ICME and LAC have made substantial contributions to the conception and design, or acquisition of data, or analysis and interpretation of data; have been involved in drafting the manuscript or revising it critically for important intellectual content; NM and VLL have made substantial contributions to the conception, design and critical revision for important intellectual content of the paper; (Group CVSERAPS-2012) - course development and professorial team; have made substantial contributions to the conception and design of the paper and all authors revised and approved the final manuscript. All authors participated sufficiently in the work to take public responsibility for appropriate portions of the content.

Authors’ information

NM is an independent consultant, was the general coordinator in the pilot course and in the CVSERFAPS-12; VLL is a researcher at the Center for Pharmaceutical Policies, Sergio Arouca National School of Public Health, Oswaldo Cruz Foundation, Rio de Janeiro, Brazil (NAF/ENSP/Fiocruz) and was the academic coordinator of the course; ICME is a fellow researcher in pharmaceutical policies at Department of Population Medicine Harvard Medical School Harvard University (DPM/HU) and was part of the academic coordination in the 2012 version; LAC is a visiting researcher at the Center for Pharmaceutical Policies, Sergio Arouca National School of Public Health, Oswaldo Cruz Foundation, Rio de Janeiro, Brazil (NAF/ENSP/Fiocruz); CVSERAPS Group 2012 - Nelly Marín (PAHO); Vera Lucia Luiza (NAF/ENSP/FIOCRUZ); Isabel CM Emmerick (NAF/ENSP/FIOCRUZ); Adriana M Ivama Brummell (PAHO), Lesly Bustamante (COHAN), Mauro Castro (UFRGS); Rosa María Borrell (OPS/OMS); Víctor Ramírez (COHAN) were professors in the version 2012. Luiza Arueira Chaves was part of the academic coordination.

Acknowledgements

The authors gratefully acknowledge the financial support and technical support from the Pan American Health Organization PAHO WDC and PAHO Brazil); the financial support of the Ministry of Health of Brazil; The authors are also thankful to Fiocruz which partially funded Isabel CM Emmerick in 2012 during the course, CNPQ funds to the PDE and the Pharmaceutical Policies Fellowship - Department of Medicine and Population - DPRG - Harvard Medical School.

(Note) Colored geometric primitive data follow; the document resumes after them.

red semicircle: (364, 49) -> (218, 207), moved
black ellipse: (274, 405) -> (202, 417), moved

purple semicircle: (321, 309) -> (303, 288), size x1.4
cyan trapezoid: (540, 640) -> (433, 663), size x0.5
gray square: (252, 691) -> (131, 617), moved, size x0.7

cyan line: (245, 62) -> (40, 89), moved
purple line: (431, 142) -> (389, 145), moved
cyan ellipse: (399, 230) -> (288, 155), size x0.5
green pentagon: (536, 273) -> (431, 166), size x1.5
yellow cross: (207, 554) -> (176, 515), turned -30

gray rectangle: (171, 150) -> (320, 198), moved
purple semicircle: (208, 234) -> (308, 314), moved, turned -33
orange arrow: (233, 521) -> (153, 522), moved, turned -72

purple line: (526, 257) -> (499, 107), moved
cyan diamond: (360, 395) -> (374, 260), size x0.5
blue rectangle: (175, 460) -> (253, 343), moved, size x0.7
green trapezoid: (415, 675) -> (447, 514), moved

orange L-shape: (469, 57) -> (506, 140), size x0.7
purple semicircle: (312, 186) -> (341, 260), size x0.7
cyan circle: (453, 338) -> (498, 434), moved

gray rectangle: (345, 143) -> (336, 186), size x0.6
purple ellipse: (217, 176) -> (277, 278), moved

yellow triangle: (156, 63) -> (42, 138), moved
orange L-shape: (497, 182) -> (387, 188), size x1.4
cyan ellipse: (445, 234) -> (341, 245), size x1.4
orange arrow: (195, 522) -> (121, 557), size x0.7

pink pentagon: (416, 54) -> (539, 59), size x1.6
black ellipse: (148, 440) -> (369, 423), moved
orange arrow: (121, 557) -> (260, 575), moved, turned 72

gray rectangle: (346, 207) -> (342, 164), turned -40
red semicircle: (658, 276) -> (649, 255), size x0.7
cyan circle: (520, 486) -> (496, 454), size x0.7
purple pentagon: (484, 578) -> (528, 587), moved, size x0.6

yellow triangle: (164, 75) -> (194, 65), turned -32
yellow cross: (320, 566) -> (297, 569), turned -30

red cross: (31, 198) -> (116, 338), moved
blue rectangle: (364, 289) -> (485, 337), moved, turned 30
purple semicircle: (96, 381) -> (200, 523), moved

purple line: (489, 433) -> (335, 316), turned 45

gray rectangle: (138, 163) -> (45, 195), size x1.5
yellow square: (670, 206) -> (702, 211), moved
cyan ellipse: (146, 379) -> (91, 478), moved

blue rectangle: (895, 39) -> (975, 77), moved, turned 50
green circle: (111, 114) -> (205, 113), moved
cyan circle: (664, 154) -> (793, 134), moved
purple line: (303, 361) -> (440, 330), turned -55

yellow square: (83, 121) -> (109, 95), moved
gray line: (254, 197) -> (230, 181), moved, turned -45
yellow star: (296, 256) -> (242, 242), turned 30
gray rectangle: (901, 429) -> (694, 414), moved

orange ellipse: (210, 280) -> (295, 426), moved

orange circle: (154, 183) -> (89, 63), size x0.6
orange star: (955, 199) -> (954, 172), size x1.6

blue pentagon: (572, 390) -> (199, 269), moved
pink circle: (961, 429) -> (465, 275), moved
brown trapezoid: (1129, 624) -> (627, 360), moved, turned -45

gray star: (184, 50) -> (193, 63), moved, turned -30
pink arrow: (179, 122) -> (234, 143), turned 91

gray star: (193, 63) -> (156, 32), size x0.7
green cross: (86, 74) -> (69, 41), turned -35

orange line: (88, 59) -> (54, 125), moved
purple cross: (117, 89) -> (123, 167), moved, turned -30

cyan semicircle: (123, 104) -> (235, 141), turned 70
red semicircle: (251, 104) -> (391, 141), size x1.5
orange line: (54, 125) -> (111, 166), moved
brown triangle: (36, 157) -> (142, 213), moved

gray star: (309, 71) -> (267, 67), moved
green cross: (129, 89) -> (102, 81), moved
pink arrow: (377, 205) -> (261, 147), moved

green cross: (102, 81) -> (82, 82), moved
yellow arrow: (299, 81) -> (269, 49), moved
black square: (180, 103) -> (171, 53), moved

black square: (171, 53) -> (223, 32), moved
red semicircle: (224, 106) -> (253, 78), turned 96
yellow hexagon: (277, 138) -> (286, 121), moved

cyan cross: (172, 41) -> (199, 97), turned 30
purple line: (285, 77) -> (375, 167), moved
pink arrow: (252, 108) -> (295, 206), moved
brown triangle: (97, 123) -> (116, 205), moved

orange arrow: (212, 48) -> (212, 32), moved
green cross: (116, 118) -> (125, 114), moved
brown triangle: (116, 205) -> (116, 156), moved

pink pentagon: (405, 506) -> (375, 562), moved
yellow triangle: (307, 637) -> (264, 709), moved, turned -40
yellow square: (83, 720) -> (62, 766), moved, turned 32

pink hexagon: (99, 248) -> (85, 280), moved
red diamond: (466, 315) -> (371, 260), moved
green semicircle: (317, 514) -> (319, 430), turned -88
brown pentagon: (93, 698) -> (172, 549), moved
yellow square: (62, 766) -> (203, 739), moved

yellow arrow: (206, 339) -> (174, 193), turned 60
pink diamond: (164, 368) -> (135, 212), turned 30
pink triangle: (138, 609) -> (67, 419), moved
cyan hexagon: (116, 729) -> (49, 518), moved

The authors thank all the technical support from the virtual Campus in Public Health (VCPH), the tutors involved in both versions and the countries that participated in the course.

Finally, we thank Luanda Luiza Santos da Fonseca and Pedro Junger for the English review.

CVSERAPS Group 2012 - Adriana M Ivama Brummell (PAHO), Lesly Bustamante (COHAN), Mauro Castro (UFRGS); Rosa María Borrell (OPS/OMS); Víctor Ramírez (COHAN).